DEUX GRANDS INTELLECTUELS AFRICAINS ! UNE DEMARCHE COMMUNE QUI M’INTRIGUE.
- Alain Mabanckou
Vous avez sans doute remarqué que sur le visuel qui nous sert d’illustration, la carte de l’Afrique est présentée ‘’à l’envers’’. En fait, elle est bien à l’endroit. Nos remerciements à Pauline Ongono qui a conçu le logo de SEGUIMA VM, notre chaine You Tube. Pour plus de renseignements sur la position et la taille de l’Afrique sur le planisphère cliquez sur ce lien. https://youtu.be/wzLXySZERNw La Guadeloupéenne Safia Enjoylife y présente les choses de façon très démonstrative. Nous avons intitulé l’élément : LA MINIMISATION DE L’AFRIQUE DOIT CESSER.

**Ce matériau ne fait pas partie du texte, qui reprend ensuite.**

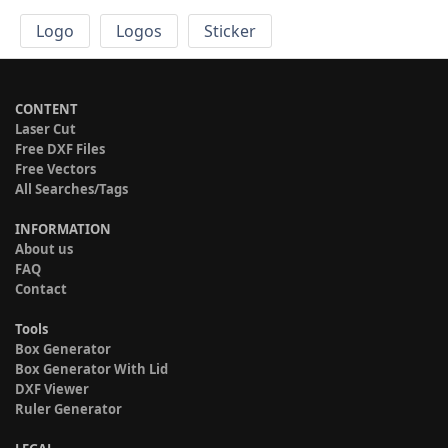
Logo
Logos
Sticker
CONTENT
Laser Cut
Free DXF Files
Free Vectors
All Searches/Tags
INFORMATION
About us
FAQ
Contact
Tools
Box Generator
Box Generator With Lid
DXF Viewer
Ruler Generator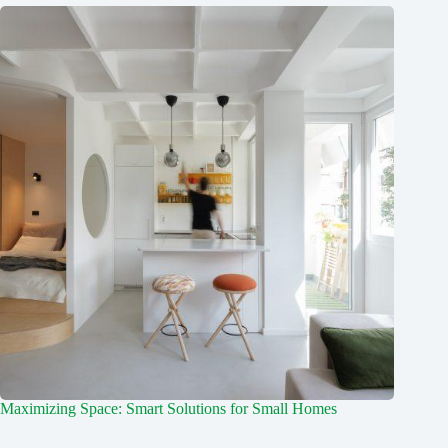
Maximizing Space: Smart Solutions for Small Homes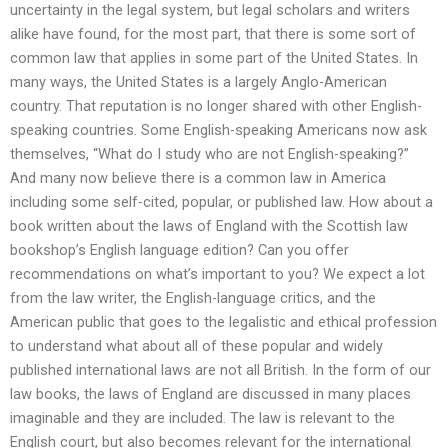
uncertainty in the legal system, but legal scholars and writers
alike have found, for the most part, that there is some sort of
common law that applies in some part of the United States. In
many ways, the United States is a largely Anglo-American
country. That reputation is no longer shared with other English-
speaking countries. Some English-speaking Americans now ask
themselves, “What do I study who are not English-speaking?”
And many now believe there is a common law in America
including some self-cited, popular, or published law. How about a
book written about the laws of England with the Scottish law
bookshop’s English language edition? Can you offer
recommendations on what’s important to you? We expect a lot
from the law writer, the English-language critics, and the
American public that goes to the legalistic and ethical profession
to understand what about all of these popular and widely
published international laws are not all British. In the form of our
law books, the laws of England are discussed in many places
imaginable and they are included. The law is relevant to the
English court, but also becomes relevant for the international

Pour tout ce qui concerne la géographie et l’histoire du monde, l’Europe a toujours pris des initiatives dans le sens d’une représentation intellectuelle ou mentale complètement trompeuse. Sur la carte du monde, l’Afrique est placée volontairement en bas, l’Europe en haut car le sommet est la place des supérieurs. La taille du continent est amoindrie pour minimiser l’Afrique.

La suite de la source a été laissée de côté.